As youth suicides increase, these teens want to save lives
The Day of Hope begins with a room of high school students making lists.
Harry Brown leads the exercise. He’s a mental health counselor for the Mercer Island School District.
He asks the students: What are the most pressing problems they see at their schools?
The students write on large posters: anxiety, substance abuse, eating disorders, depression, peer and academic pressure, social media, suicidal ideation...
The lists are long. As the students pin them to the wall, Brown acknowledges the obvious—being a teenager these days can be hard.
“I really appreciate everyone’s courage and honesty to talk about what is going on,” he tells them. “It can feel like a really heavy lift.”

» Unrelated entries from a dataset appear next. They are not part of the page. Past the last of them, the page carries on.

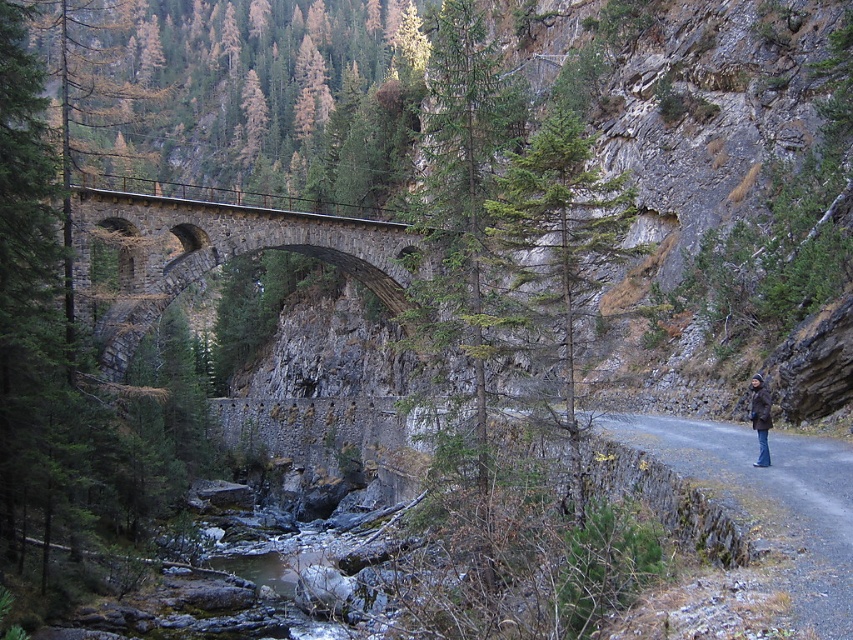 Question: Observing the image, what is the correct spatial positioning of stone arch bridge at center in reference to dark brown leather jacket at right?

Choices:
 (A) below
 (B) above

Answer: (B)

Question: Is stone arch bridge at center bigger than dark brown leather jacket at right?

Choices:
 (A) no
 (B) yes

Answer: (B)

Question: Which point is closer to the camera taking this photo?

Choices:
 (A) (763, 388)
 (B) (358, 272)

Answer: (A)

Question: Among these objects, which one is farthest from the camera?

Choices:
 (A) stone arch bridge at center
 (B) dark brown leather jacket at right

Answer: (A)

Question: From the image, what is the correct spatial relationship of stone arch bridge at center in relation to dark brown leather jacket at right?

Choices:
 (A) left
 (B) right

Answer: (A) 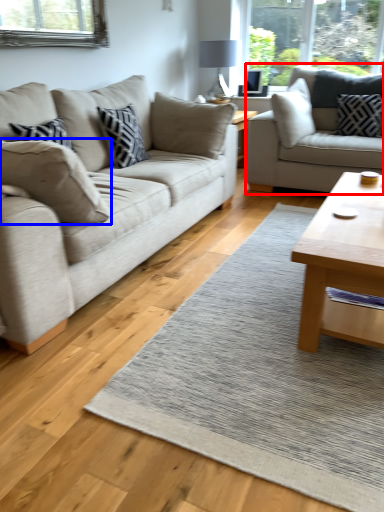 Question: Which of the following is the farthest to the observer, studio couch (highlighted by a red box) or pillow (highlighted by a blue box)?

Choices:
 (A) studio couch
 (B) pillow

Answer: (A) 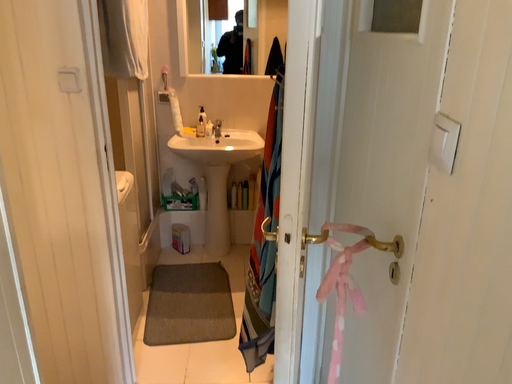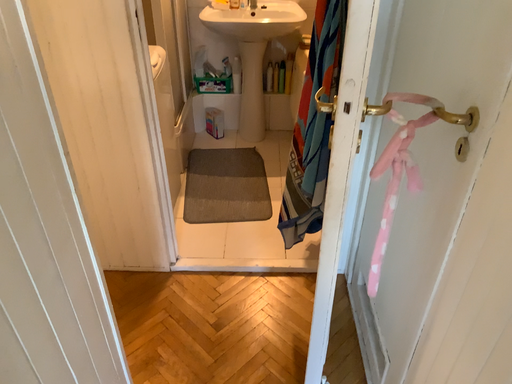 Question: Which way did the camera rotate in the video?

Choices:
 (A) rotated downward
 (B) rotated upward

Answer: (A) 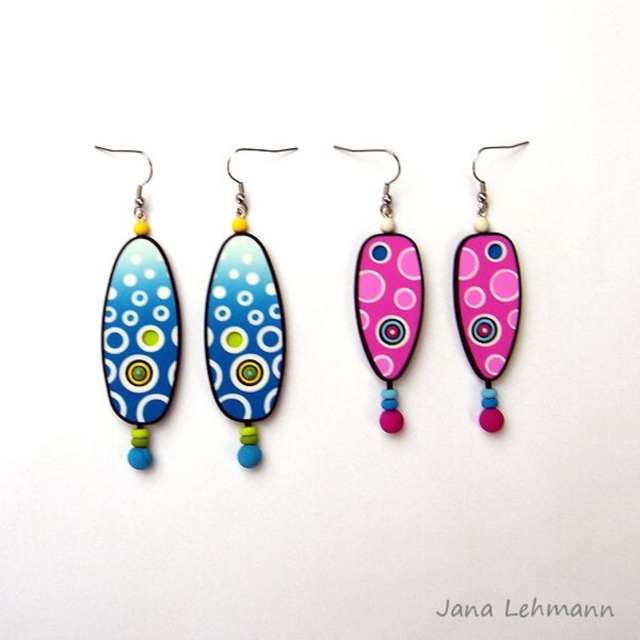 Question: Does pink glossy earring at center appear on the left side of pink glossy teardrop at center?

Choices:
 (A) no
 (B) yes

Answer: (B)

Question: Considering the real-world distances, which object is closest to the matte blue polymer clay earring at left?

Choices:
 (A) pink glossy teardrop at center
 (B) blue glossy oval at center
 (C) pink glossy earring at center

Answer: (B)

Question: Which of the following is the farthest from the observer?

Choices:
 (A) pink glossy teardrop at center
 (B) blue glossy oval at center

Answer: (A)

Question: Can you confirm if blue glossy oval at center is positioned below pink glossy earring at center?

Choices:
 (A) no
 (B) yes

Answer: (B)

Question: Does pink glossy earring at center appear under pink glossy teardrop at center?

Choices:
 (A) yes
 (B) no

Answer: (B)

Question: Which point appears farthest from the camera in this image?

Choices:
 (A) (371, 324)
 (B) (465, 248)
 (C) (144, 452)
 (D) (248, 300)

Answer: (A) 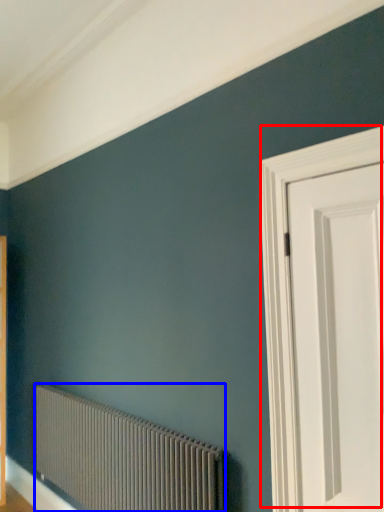 Question: Which object is closer to the camera taking this photo, door (highlighted by a red box) or radiator (highlighted by a blue box)?

Choices:
 (A) door
 (B) radiator

Answer: (A)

These kids have come here from all over Washington state—Seattle, Shoreline, Auburn, Okanogan, Mount Si.
They're here because their high schools have partnered with Forefront in the Schools, a program of the Forefront Suicide Prevention at the University of Washington.
The goal of the four-year-old schools program is to reduce the incidence of suicide by improving the mental health climate at schools. A central focus is in organizing students to lead the charge.
“When you want to change the entire culture in your school, how do you do that? Well, you do that from the ground up,” said Phoebe Terhaar, the coordinator for Forefront in the Schools.
The program focuses on educating students about mental health and training them to be responsive to mental health challenges among their peers—when kids struggle, they may not seek out help from adults.
“You definitely have a fraction of students who feel isolated, who feel this isn’t something I can divulge to an adult and so I am just going to tell my friend,” Terhaar said.
Students also play an important role in reducing stigma and in figuring out the best ways to deliver support in schools, Terhaar said.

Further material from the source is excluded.